Recorded information below:

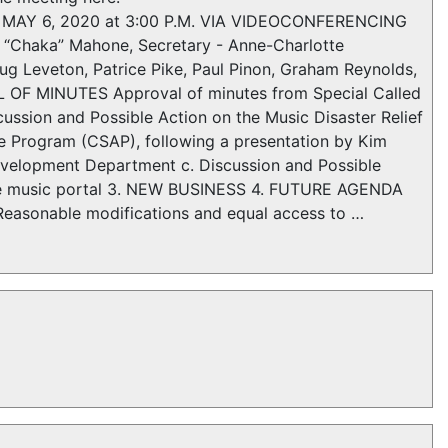
N MAY 6, 2020 at 3:00 P.M. VIA VIDEOCONFERENCING
“Chaka” Mahone, Secretary - Anne-Charlotte
oug Leveton, Patrice Pike, Paul Pinon, Graham Reynolds,
OF MINUTES Approval of minutes from Special Called
ussion and Possible Action on the Music Disaster Relief
ce Program (CSAP), following a presentation by Kim
evelopment Department c. Discussion and Possible
 live music portal 3. NEW BUSINESS 4. FUTURE AGENDA
Reasonable modifications and equal access to …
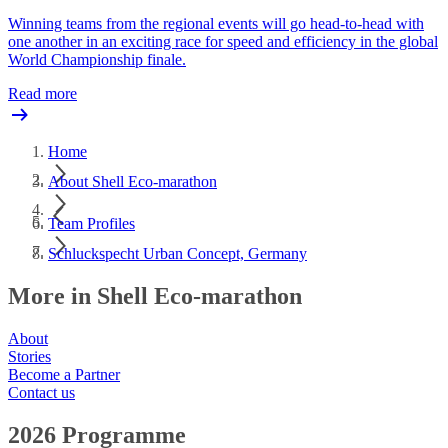
Winning teams from the regional events will go head-to-head with
one another in an exciting race for speed and efficiency in the global
World Championship finale.
Read more
Home
About Shell Eco-marathon
Team Profiles
Schluckspecht Urban Concept, Germany
More in Shell Eco-marathon
About
Stories
Become a Partner
Contact us
2026 Programme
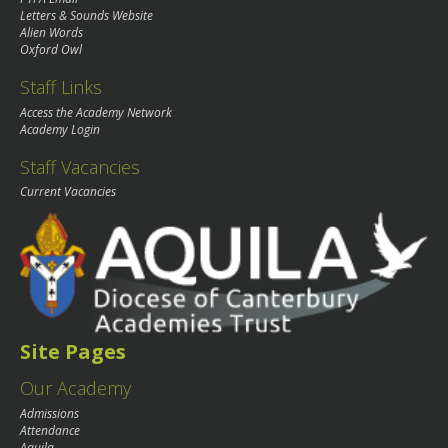
Letters & Sounds Website
Alien Words
Oxford Owl
Staff Links
Access the Academy Network
Academy Login
Staff Vacancies
Current Vacancies
Site Pages
Our Academy
Admissions
Attendance
Aquila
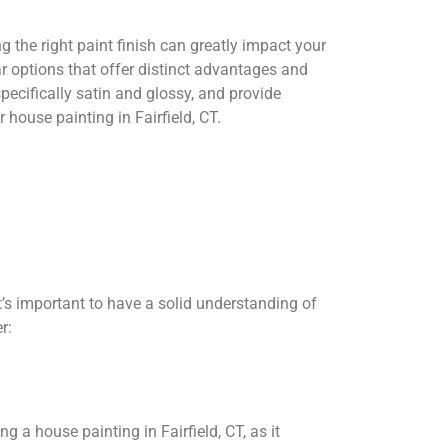
 the right paint finish can greatly impact your
ar options that offer distinct advantages and
specifically satin and glossy, and provide
house painting in Fairfield, CT.
it’s important to have a solid understanding of
r:
ng a house painting in Fairfield, CT, as it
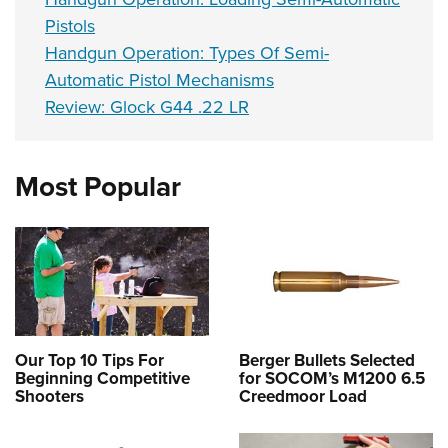
Pistols
Handgun Operation: Types Of Semi-
Automatic Pistol Mechanisms
Review: Glock G44 .22 LR
Most Popular
Our Top 10 Tips For
Berger Bullets Selected
Beginning Competitive
for SOCOM’s M1200 6.5
Shooters
Creedmoor Load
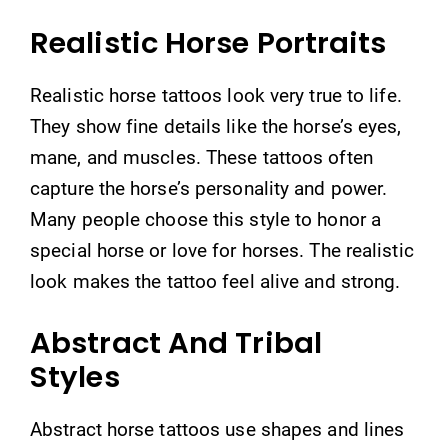
Realistic Horse Portraits
Realistic horse tattoos look very true to life.
They show fine details like the horse’s eyes,
mane, and muscles. These tattoos often
capture the horse’s personality and power.
Many people choose this style to honor a
special horse or love for horses. The realistic
look makes the tattoo feel alive and strong.
Abstract And Tribal
Styles
Abstract horse tattoos use shapes and lines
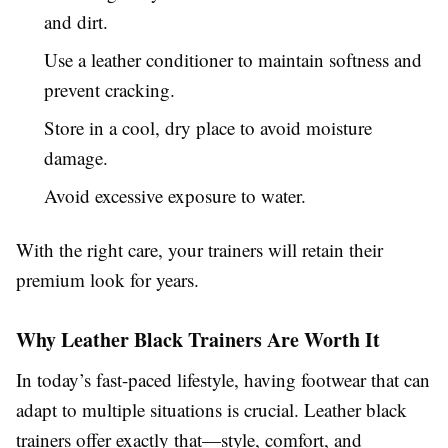
and dirt.
Use a leather conditioner to maintain softness and
prevent cracking.
Store in a cool, dry place to avoid moisture
damage.
Avoid excessive exposure to water.
With the right care, your trainers will retain their
premium look for years.
Why Leather Black Trainers Are Worth It
In today’s fast-paced lifestyle, having footwear that can
adapt to multiple situations is crucial. Leather black
trainers offer exactly that—style, comfort, and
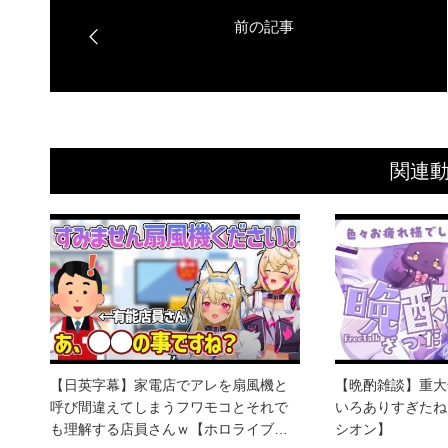
関連
【日英字幕】家電店でアレを扇風機と
【晩酌雑談】重大
呼び間違えてしまうフワモコとそれで
いろありすぎたね
も理解する店員さんｗ【ホロライブ…
シオン】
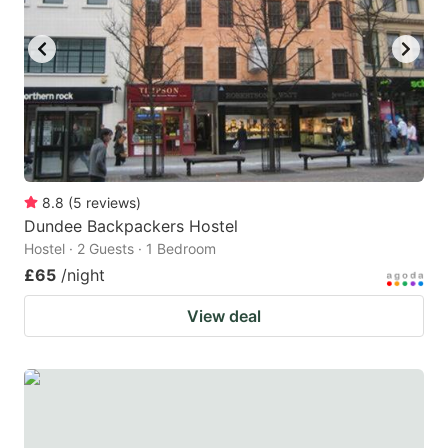
8.8
(
5
reviews
)
Dundee Backpackers Hostel
Hostel · 2 Guests · 1 Bedroom
£65
/night
View deal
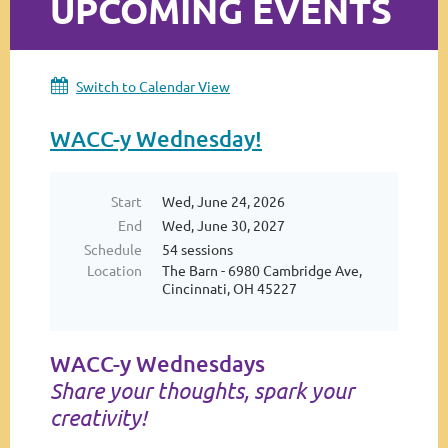
UPCOMING EVENTS
Log in
Switch to Calendar View
WACC-y Wednesday!
Start
Wed, June 24, 2026
End
Wed, June 30, 2027
Schedule
54 sessions
Location
The Barn - 6980 Cambridge Ave,
Cincinnati, OH 45227
WACC-y Wednesdays
Share your thoughts, spark your
creativity!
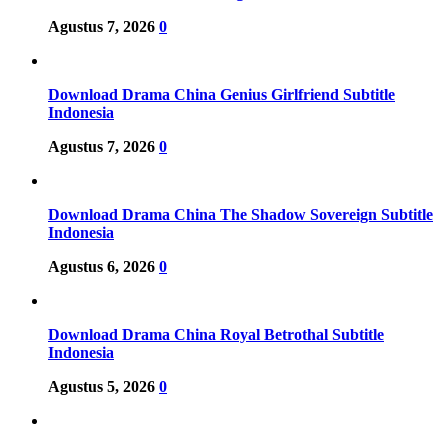
Agustus 7, 2026
0
Download Drama China Genius Girlfriend Subtitle
Indonesia
Agustus 7, 2026
0
Download Drama China The Shadow Sovereign Subtitle
Indonesia
Agustus 6, 2026
0
Download Drama China Royal Betrothal Subtitle
Indonesia
Agustus 5, 2026
0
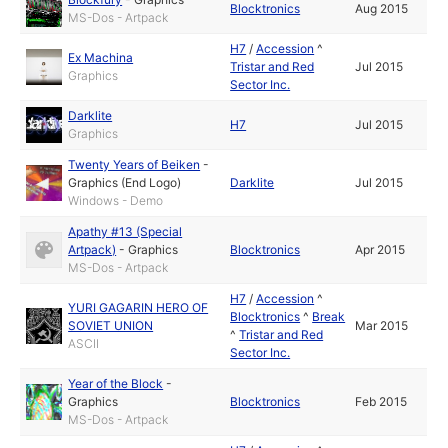
Blocktronics
Aug 2015
MS-Dos - Artpack
H7
/
Accession
^
Ex Machina
Tristar and Red
Jul 2015
Graphics
Sector Inc.
Darklite
H7
Jul 2015
Graphics
Twenty Years of Beiken
-
Graphics (End Logo)
Darklite
Jul 2015
Windows - Demo
Apathy #13 (Special
Artpack)
-
Graphics
Blocktronics
Apr 2015
MS-Dos - Artpack
H7
/
Accession
^
YURI GAGARIN HERO OF
Blocktronics
^
Break
SOVIET UNION
Mar 2015
^
Tristar and Red
ASCII
Sector Inc.
Year of the Block
-
Graphics
Blocktronics
Feb 2015
MS-Dos - Artpack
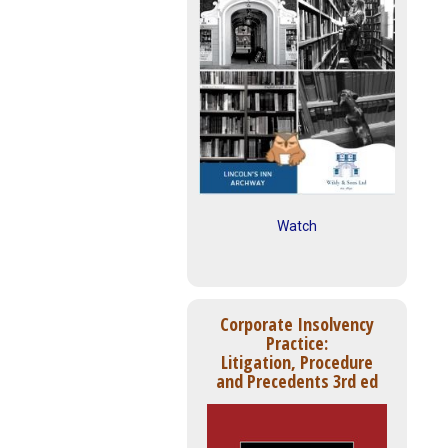
Watch
Corporate Insolvency
Practice:
Litigation, Procedure
and Precedents 3rd ed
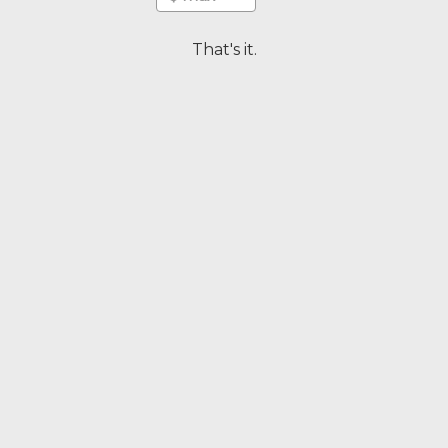
That's it.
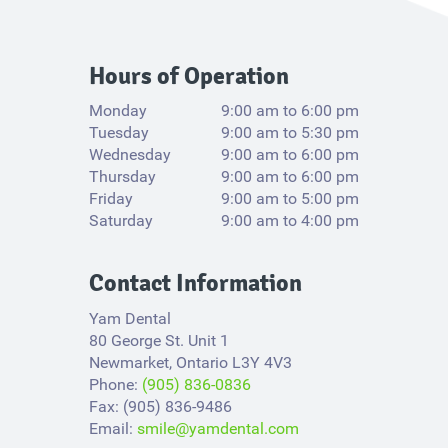
Hours of Operation
Monday
9:00 am to 6:00 pm
Tuesday
9:00 am to 5:30 pm
Wednesday
9:00 am to 6:00 pm
Thursday
9:00 am to 6:00 pm
Friday
9:00 am to 5:00 pm
Saturday
9:00 am to 4:00 pm
Contact Information
Yam Dental
80 George St. Unit 1
Newmarket, Ontario L3Y 4V3​
Phone:
(905) 836-0836
Fax: (905) 836-9486
Email:
smile@yamdental.com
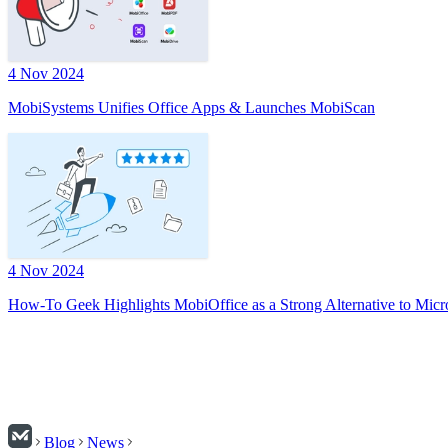
4 Nov 2024
MobiSystems Unifies Office Apps & Launches MobiScan
4 Nov 2024
How-To Geek Highlights MobiOffice as a Strong Alternative to Micr
Blog
News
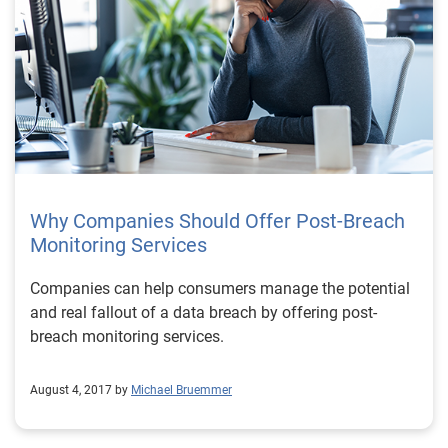
Why Companies Should Offer Post-Breach
Monitoring Services
Companies can help consumers manage the potential
and real fallout of a data breach by offering post-
breach monitoring services.
August 4, 2017 by
Michael Bruemmer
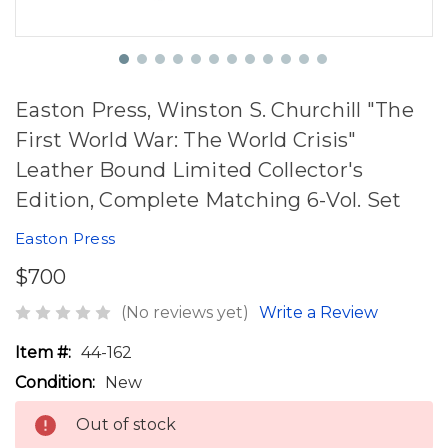
Easton Press, Winston S. Churchill "The
First World War: The World Crisis"
Leather Bound Limited Collector's
Edition, Complete Matching 6-Vol. Set
Easton Press
$700
(No reviews yet)
Write a Review
Item #:
44-162
Condition:
New
Out of stock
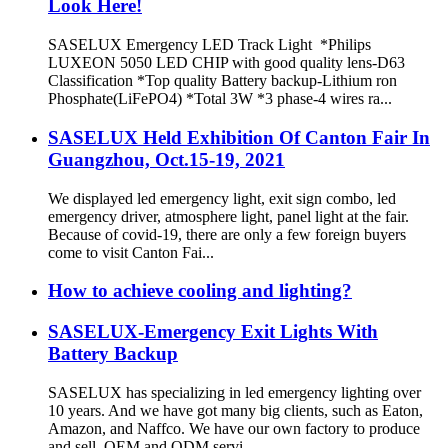
Look Here!
SASELUX Emergency LED Track Light *Philips
LUXEON 5050 LED CHIP with good quality lens-D63
Classification *Top quality Battery backup-Lithium ron
Phosphate(LiFePO4) *Total 3W *3 phase-4 wires ra...
SASELUX Held Exhibition Of Canton Fair In
Guangzhou, Oct.15-19, 2021
We displayed led emergency light, exit sign combo, led
emergency driver, atmosphere light, panel light at the fair.
Because of covid-19, there are only a few foreign buyers
come to visit Canton Fai...
How to achieve cooling and lighting?
SASELUX-Emergency Exit Lights With
Battery Backup
SASELUX has specializing in led emergency lighting over
10 years. And we have got many big clients, such as Eaton,
Amazon, and Naffco. We have our own factory to produce
and sell, OEM and ODM servi...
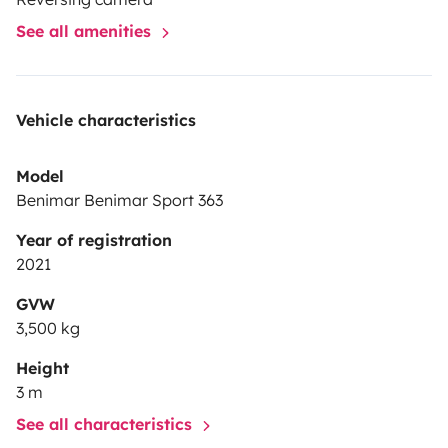
aguas grises y negras, en caso contrario se descontará
See all amenities
de la fianza la parte correspondiente a la
limpieza.
Limpieza interior: 70€ por alquiler
Limpieza
exterior: 30€ por alquiler
Vaciado depósito: 40€ por
Vehicle characteristics
depósito
Model
Benimar Benimar Sport 363
Year of registration
2021
GVW
3,500 kg
Height
3 m
See all characteristics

End of Recorded information.

Exercise requirements: Nothing but the lines from the start of the records above through the line with "Abstract horse tattoos use shapes and lines" should be retyped, each exactly as written; leave out all pictures.

Answer:
N MAY 6, 2020 at 3:00 P.M. VIA VIDEOCONFERENCING
“Chaka” Mahone, Secretary - Anne-Charlotte
oug Leveton, Patrice Pike, Paul Pinon, Graham Reynolds,
OF MINUTES Approval of minutes from Special Called
ussion and Possible Action on the Music Disaster Relief
ce Program (CSAP), following a presentation by Kim
evelopment Department c. Discussion and Possible
 live music portal 3. NEW BUSINESS 4. FUTURE AGENDA
Reasonable modifications and equal access to …
Winning teams from the regional events will go head-to-head with
one another in an exciting race for speed and efficiency in the global
World Championship finale.
Read more
Home
About Shell Eco-marathon
Team Profiles
Schluckspecht Urban Concept, Germany
More in Shell Eco-marathon
About
Stories
Become a Partner
Contact us
2026 Programme
Letters & Sounds Website
Alien Words
Oxford Owl
Staff Links
Access the Academy Network
Academy Login
Staff Vacancies
Current Vacancies
Site Pages
Our Academy
Admissions
Attendance
Aquila
 the right paint finish can greatly impact your
ar options that offer distinct advantages and
specifically satin and glossy, and provide
house painting in Fairfield, CT.
it’s important to have a solid understanding of
r:
ng a house painting in Fairfield, CT, as it
Pistols
Handgun Operation: Types Of Semi-
Automatic Pistol Mechanisms
Review: Glock G44 .22 LR
Most Popular
Our Top 10 Tips For
Berger Bullets Selected
Beginning Competitive
for SOCOM’s M1200 6.5
Shooters
Creedmoor Load
Realistic Horse Portraits
Realistic horse tattoos look very true to life.
They show fine details like the horse’s eyes,
mane, and muscles. These tattoos often
capture the horse’s personality and power.
Many people choose this style to honor a
special horse or love for horses. The realistic
look makes the tattoo feel alive and strong.
Abstract And Tribal
Styles
Abstract horse tattoos use shapes and lines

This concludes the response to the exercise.